This week’s readings, particularly Asmat Khan’s series, had me deeply thinking about what it means to be an American citizen. About ‘we’s and ‘they’s –  how we think about Americas greatest feats as a operation by us, we, and how when the government is killing countless Afghans and continuing to pretend if its attacks are precise, calculated or vaguely meaningful, it is something ‘they’ are doing. Khan mentions confirmation bias as he describes how senseless violence is enacted by the American armed forces, “‘Men on motorcycles moving “in formation,” displaying the “signature” of an imminent attack, were just men on motorcycles,” Khan writes. People see what they want to see. They act on what they decide they’ve seen. The blood spilled is, however unfortunate, unavoidable collateral damage. We fall victim to this confirmation bias time and again – HW Bush in Iraq, the armed forces in Afghanistan, and the American public looking at it all. History belongs to the victors, but reality belongs to what you decide you want to see. In real time, the aggressions enacted by America against innocent Afghan civilians is not only brutal, but careless. A detail that particularly struck me was that American armed forces are so ignorant to local cultural practices, such as families sleeping in during the month of Ramadan or staying in to avoid the heat, that they would declare areas free of civilians and ready to attack without checking if anyone was inside the homes. What is the explanation for this carelessness, after years of being stationed in this country? Because they are in the name of “protecting America” and because the slain children are not “ours,” the public buys that these civilian death couldn’t be helped. 
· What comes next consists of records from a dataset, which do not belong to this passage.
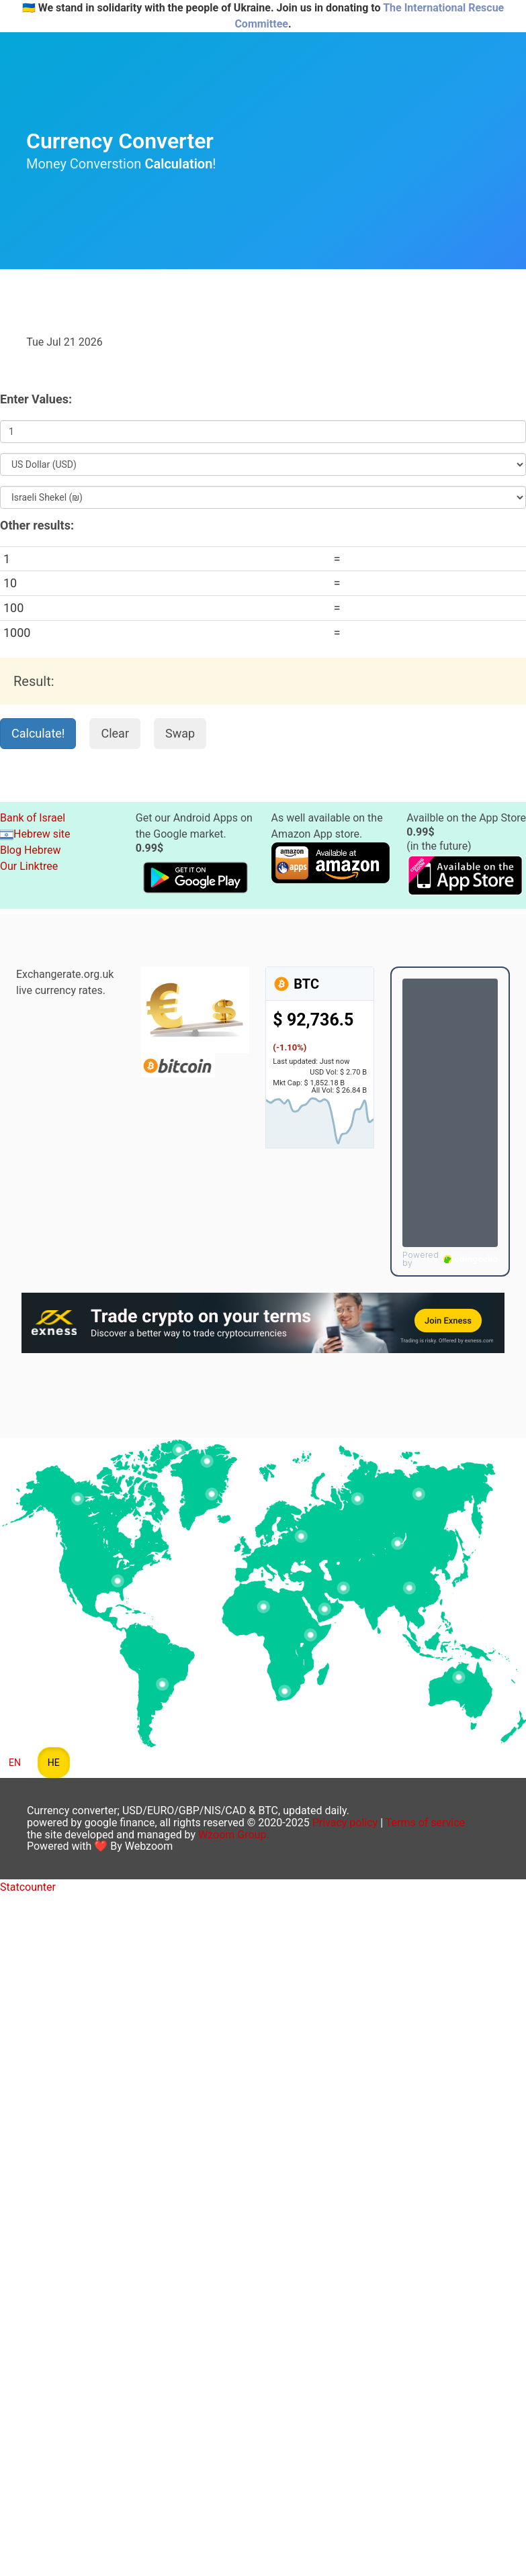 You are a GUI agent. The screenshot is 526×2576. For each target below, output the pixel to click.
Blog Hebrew (30, 850)
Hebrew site (35, 834)
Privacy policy (345, 1822)
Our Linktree (29, 866)
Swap (180, 733)
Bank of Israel (32, 817)
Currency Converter (120, 141)
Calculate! (37, 733)
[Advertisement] (266, 299)
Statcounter (28, 1887)
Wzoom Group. (233, 1834)
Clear (115, 733)
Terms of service (425, 1822)
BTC (296, 984)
Another example – they bombed bakeries, schools, civilan hospitals because they allege that ISIS uses these sites actively since they are traditionally protected by the laws of war. When surveillence drones miss children in the hospital at nights, miss neighbors huddling together to protect themselves from the bombs, when the bombs go off – we can shrug and look away. “It was necessary” – we buy into the confirmation bias that this is warranted. We can look at the numbers of the innocent dead and not find it evil because we decided we are fighting evil, not being it. In an age in which we are bombarded by tragedy and death and deeply desensitized, we are hardly bothered by deaths of those who aren’t our own. And if we are bothered, we do not want to think of our country – the great leader of the free world – as capable of inflicting such harm. This was the great war on “terror” – who is to say that what Khan captures here isn’t terror? Is it a journalists place to say? If a journalist says it, will they be believed? In an age where people get to self curate their news and dismiss what they don’t want to see as fake news, the ultimate breeding ground for confirmation bias amongst the masses, how can journalists contribute to real accountability?